Tann wasn’t unfeeling. He did understand. With anything else—anything less weighty than the future of the Nexus mission at stake—he might have entertained Sloane’s efforts at rebellion. After all, opportunity could be found in all things, even this.
But in that moment, as the Nexus crew rose up in mutiny around them, Tann couldn’t take the chance. Too much was at stake. The timepiece on his omni-tool moved inexorably toward too long . He started making plans.
Contingencies, backups, failsafes.
Somebody had to take charge of this clusterfuck, as Sloane would so colorfully describe it.
“Spender.”
“Yes, sir.” The human unbent from his near-permanent hunch over the feeds he monitored, turning his full attention to Tann. Smart man. Easy to get along with, Tann felt, especially when it came to getting things done—and right now, Tann needed something done.
“Leave us,” he said over his shoulder to the few other people who occupied Operations. The pair, assigned to watch the erratic sensors for any signs of the missing arks, looked at one another. “But what if a signal—”
“Have there been any signals at all?”
“Negative.”
“Then you can afford a break. Now, go.”
“Uh… where, sir?”
Tann’s large eyes squinted across the room at them. “Find somewhere,” he said tersely. “You are intelligent beings, by all accounts.”

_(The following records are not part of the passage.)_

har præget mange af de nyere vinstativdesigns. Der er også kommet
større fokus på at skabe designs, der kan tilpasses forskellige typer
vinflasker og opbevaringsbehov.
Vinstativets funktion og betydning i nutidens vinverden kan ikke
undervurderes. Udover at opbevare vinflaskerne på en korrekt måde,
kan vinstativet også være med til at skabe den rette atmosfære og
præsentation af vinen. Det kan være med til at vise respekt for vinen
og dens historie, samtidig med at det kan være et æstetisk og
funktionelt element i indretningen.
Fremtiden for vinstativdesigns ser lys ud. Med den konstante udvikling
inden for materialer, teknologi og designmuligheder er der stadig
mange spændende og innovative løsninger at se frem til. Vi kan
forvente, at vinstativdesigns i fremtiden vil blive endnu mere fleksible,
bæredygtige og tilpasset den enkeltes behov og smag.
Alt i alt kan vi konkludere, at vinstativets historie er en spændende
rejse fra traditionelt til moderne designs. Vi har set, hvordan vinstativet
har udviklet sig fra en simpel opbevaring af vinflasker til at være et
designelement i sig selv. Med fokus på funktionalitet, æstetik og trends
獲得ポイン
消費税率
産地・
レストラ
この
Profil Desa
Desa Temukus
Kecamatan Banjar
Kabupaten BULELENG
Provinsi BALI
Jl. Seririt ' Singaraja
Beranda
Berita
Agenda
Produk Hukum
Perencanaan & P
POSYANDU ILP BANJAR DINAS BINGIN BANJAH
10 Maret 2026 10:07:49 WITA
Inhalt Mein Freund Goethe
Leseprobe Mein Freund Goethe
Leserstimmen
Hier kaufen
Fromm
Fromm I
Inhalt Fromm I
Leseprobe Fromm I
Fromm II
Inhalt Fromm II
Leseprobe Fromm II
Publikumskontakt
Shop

They retreated without further argument, murmuring as they went. Good. At least somebody around besides Spender would do as he asked. Once they had moved far enough away that he could expect some semblance of privacy, Tann turned back to his assistant and braced both long hands against the dash. For emphasis, not because he needed to lean.
“This has gone on long enough. First Addison and Kesh, now Sloane, all incommunicado. We’re on our own. We need to act before everything is lost.”
“Act, as in what, exactly?” Spender asked. Then, as realization dawned, he added knowingly, “Arms.”